Material for the task:
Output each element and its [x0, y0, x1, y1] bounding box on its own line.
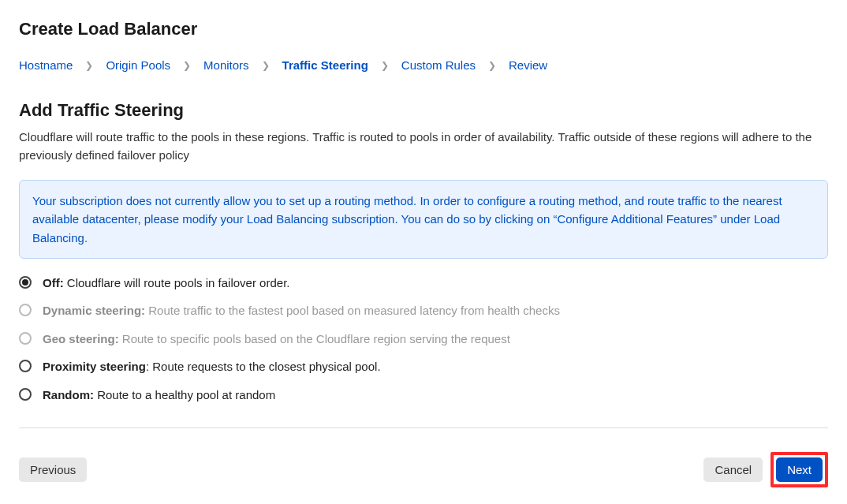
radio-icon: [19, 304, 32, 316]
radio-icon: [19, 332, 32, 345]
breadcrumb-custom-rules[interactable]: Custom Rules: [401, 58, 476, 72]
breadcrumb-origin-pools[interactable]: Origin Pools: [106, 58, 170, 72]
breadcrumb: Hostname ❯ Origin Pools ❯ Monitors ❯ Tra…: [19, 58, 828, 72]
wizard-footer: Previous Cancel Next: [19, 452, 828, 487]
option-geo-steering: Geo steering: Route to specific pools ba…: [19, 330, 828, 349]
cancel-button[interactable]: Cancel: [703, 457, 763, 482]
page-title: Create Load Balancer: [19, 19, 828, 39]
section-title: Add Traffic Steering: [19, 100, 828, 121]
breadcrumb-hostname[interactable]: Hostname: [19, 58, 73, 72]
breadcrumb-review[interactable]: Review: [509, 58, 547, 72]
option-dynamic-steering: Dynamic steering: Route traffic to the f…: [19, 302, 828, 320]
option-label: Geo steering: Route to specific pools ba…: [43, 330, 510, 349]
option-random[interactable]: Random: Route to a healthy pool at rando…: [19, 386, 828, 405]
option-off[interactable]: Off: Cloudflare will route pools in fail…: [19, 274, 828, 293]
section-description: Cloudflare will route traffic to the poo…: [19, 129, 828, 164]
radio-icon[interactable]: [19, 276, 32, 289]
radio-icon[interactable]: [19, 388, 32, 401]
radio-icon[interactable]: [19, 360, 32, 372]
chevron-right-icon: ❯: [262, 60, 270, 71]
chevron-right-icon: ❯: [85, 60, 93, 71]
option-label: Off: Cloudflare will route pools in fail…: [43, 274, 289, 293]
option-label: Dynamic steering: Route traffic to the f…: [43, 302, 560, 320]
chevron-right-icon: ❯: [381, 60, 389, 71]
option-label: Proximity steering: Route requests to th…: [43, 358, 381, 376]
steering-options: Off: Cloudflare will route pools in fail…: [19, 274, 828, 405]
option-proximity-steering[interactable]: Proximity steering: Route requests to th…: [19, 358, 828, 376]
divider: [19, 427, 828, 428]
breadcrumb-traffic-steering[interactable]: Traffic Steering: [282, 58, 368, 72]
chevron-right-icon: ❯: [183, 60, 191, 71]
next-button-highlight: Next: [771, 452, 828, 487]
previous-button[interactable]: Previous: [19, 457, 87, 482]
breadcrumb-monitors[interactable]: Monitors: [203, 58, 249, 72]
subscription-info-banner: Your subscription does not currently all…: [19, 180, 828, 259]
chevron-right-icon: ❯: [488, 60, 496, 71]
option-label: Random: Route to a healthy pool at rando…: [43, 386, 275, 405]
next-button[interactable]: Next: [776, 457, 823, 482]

Task item: Among the records above, find each line holding "breadcrumb" and list it.

Task result:
breadcrumb-custom-rules[interactable]: Custom Rules: [401, 58, 476, 72]
breadcrumb-origin-pools[interactable]: Origin Pools: [106, 58, 170, 72]
breadcrumb: Hostname ❯ Origin Pools ❯ Monitors ❯ Tra…: [19, 58, 828, 72]
breadcrumb-hostname[interactable]: Hostname: [19, 58, 73, 72]
breadcrumb-review[interactable]: Review: [509, 58, 547, 72]
breadcrumb-traffic-steering[interactable]: Traffic Steering: [282, 58, 368, 72]
breadcrumb-monitors[interactable]: Monitors: [203, 58, 249, 72]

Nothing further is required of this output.